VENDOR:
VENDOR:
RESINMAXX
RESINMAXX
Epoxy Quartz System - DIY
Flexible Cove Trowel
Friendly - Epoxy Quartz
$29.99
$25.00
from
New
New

※

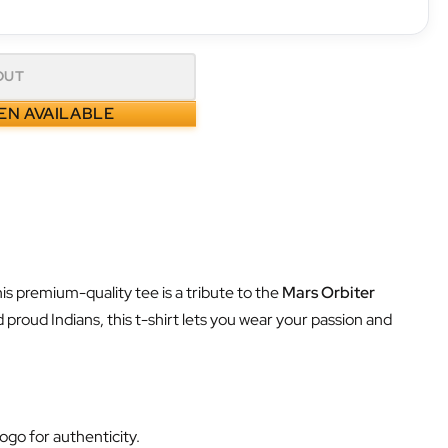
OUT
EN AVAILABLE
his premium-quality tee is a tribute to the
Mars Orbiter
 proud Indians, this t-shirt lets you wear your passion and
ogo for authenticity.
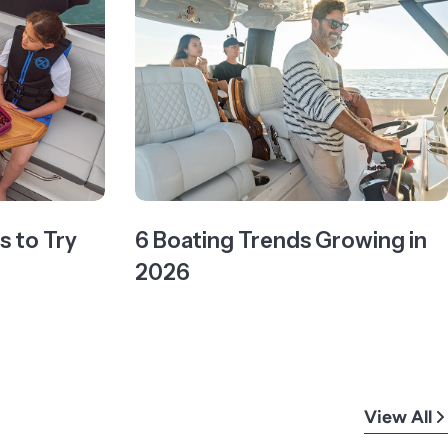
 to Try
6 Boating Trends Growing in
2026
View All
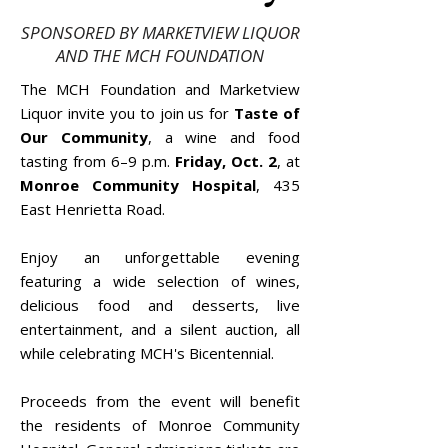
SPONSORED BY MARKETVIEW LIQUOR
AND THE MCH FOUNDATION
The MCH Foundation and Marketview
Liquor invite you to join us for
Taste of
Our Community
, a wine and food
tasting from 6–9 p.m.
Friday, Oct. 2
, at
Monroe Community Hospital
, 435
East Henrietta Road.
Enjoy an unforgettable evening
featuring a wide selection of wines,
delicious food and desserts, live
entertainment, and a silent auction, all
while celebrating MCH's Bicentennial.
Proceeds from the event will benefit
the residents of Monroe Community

※

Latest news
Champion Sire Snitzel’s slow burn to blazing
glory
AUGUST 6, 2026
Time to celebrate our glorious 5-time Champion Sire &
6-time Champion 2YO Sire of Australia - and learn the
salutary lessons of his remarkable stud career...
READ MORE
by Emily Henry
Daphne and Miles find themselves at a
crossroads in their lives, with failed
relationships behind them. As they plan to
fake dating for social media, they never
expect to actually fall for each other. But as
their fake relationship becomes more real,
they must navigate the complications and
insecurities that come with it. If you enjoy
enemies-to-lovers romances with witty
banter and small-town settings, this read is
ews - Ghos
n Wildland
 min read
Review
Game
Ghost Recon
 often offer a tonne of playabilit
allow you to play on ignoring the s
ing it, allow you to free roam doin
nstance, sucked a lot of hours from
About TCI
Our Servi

※

• _TASK DIRECTIONS_: Show, from the listing above, each line that contains the word "their".

• _REPLY TO THE EXERCISE_:
crossroads in their lives, with failed
their fake relationship becomes more real,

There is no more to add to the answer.